Children as young as three can understand the difference between real figures and those that are make believe, according to University of Queensland research.
The research team examined how children evaluated different types of characters or figures relative to one another, as well as in comparison to real people.
Dr Nicole Nelson, from the UQ School of Psychology, said children's judgments about what is real or not was fairly sophisticated.
"They aren't just making simple 'real' versus 'not real' judgments, they are weighing the quality of the evidence they have for different figures," Dr Nelson said.
"Children have seen dinosaur bones at museums, proving that dinosaurs once existed, and have found the milk and cookies gone on Christmas morning, showing that Santa has visited, and this evidence convinces them that both dinosaurs and Santa are real.
"When children don't have strong evidence for or against something being real, like aliens or ghosts, they are able to say so and rate these figures as only moderately likely to be real, just as adults do."

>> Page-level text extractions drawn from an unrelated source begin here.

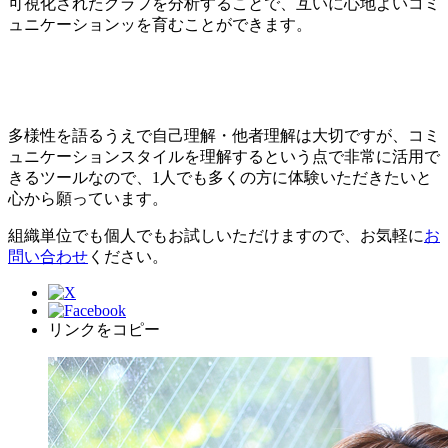
可視化されたグラフを分析することで、互いに心地よいコミ
ュニケーションッを育むことができます。
多様性を語るうえで自己理解・他者理解は大切ですが、コミ
ュニケーションスタイルを理解するという点で非常に活用で
きるツールなので、1人でも多くの方に体験いただきたいと
心から願っています。
組織単位でも個人でもお試しいただけますので、お気軽に
お
問い合わせ
ください。
リンクをコピー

Australian children, aged two to 11-years-old, rated how real they considered 13 different figures ranging from real people like The Wiggles to more ambiguous identities like Santa Claus, ghosts, and aliens, as well as fictional characters like Spongebob Squarepants from the cartoon and Princess Elsa from the movie "Frozen".
For comparison, 56 adults were also assessed.

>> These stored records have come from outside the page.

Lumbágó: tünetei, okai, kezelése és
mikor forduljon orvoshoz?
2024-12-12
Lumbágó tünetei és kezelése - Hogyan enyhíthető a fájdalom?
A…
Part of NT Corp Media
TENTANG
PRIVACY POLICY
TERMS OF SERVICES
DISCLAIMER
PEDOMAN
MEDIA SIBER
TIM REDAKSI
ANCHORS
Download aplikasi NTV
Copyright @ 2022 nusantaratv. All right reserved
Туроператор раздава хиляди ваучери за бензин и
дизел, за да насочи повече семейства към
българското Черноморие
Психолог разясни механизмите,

The majority of children placed the 13 figures into four groups: ranked most highly as real were figures like dinosaurs and The Wiggles; the next-highest ranking went to cultural figures like Santa and the Tooth Fairy; followed by ambiguous figures like aliens, dragons and ghosts; and finally fictional characters like Peter Pan, Spongebob, and Elsa.

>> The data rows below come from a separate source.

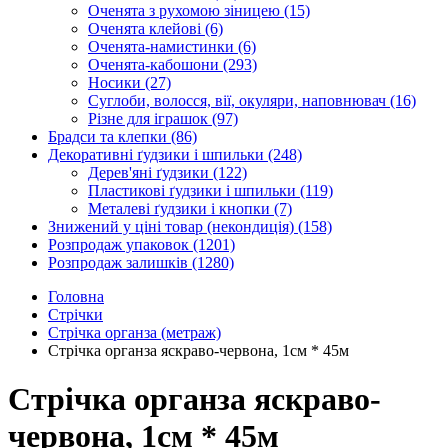
Оченята з рухомою зіницею
(15)
Оченята клейові
(6)
Оченята-намистинки
(6)
Оченята-кабошони
(293)
Носики
(27)
Суглоби, волосся, вії, окуляри, наповнювач
(16)
Різне для іграшок
(97)
Брадси та клепки
(86)
Декоративні ґудзики і шпильки
(248)
Дерев'яні ґудзики
(122)
Пластикові ґудзики і шпильки
(119)
Металеві ґудзики і кнопки
(7)
Знижений у ціні товар (некондиція)
(158)
Розпродаж упаковок
(1201)
Розпродаж залишків
(1280)
Головна
Стрічки
Стрічка органза (метраж)
Стрічка органза яскраво-червона, 1см * 45м
Стрічка органза яскраво-
червона, 1см * 45м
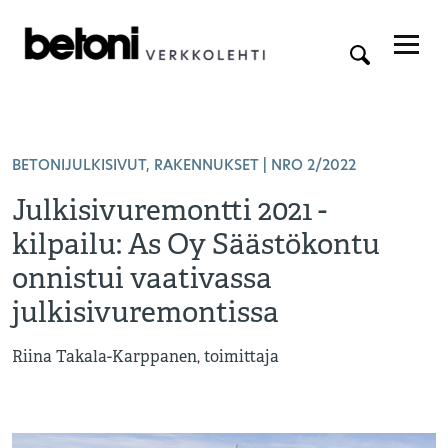
BETONIJULKISIVUT
,
RAKENNUKSET
| NRO 2/2022
Julkisivuremontti 2021 -
kilpailu: As Oy Säästökontu
onnistui vaativassa
julkisivuremontissa
Riina Takala-Karppanen, toimittaja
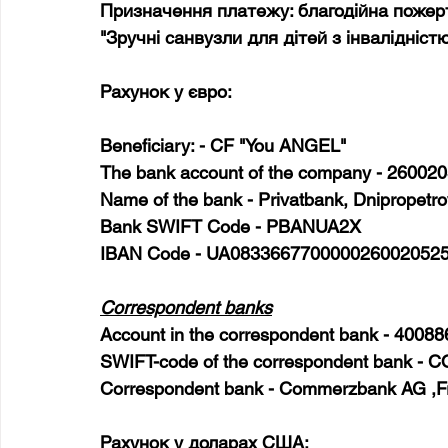
Призначення платежу: благодійна пожерт
"Зручні санвузли для дітей з інвалідніст
Рахунок у євро:
Beneficiary: - CF "You ANGEL"
The bank account of the company - 26002
Name of the bank - Privatbank, Dnipropetro
Bank SWIFT Code - PBANUA2X
IBAN Code - UA083366770000026002052
Correspondent banks
Account in the correspondent bank - 4008
SWIFT-code of the correspondent bank -
Correspondent bank - Commerzbank AG ,F
Рахунок у доларах США:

In comparison, adults and older children from seven years up, tended to group figures into three groups: real, not-real, and ambiguous.
The study, published in the journal PLOS ONE, was led by Dr Rohan Kapitány from Keele University while he was completing his PhD at UQ.
Dr Kapitány said rituals were a particularly potent signal for children when it came to accepting things like Santa Claus as real.
"Children tend to have a nuanced understanding of reality - more than many people would expect - and it is seen across a pantheon of figures who vary in their degree of 'reality' and cultural support," he said.
"More research is now needed to understand how ritual participation and other factors lead children to understand what is real or not real in their world, particularly when they have no direct relevant experience."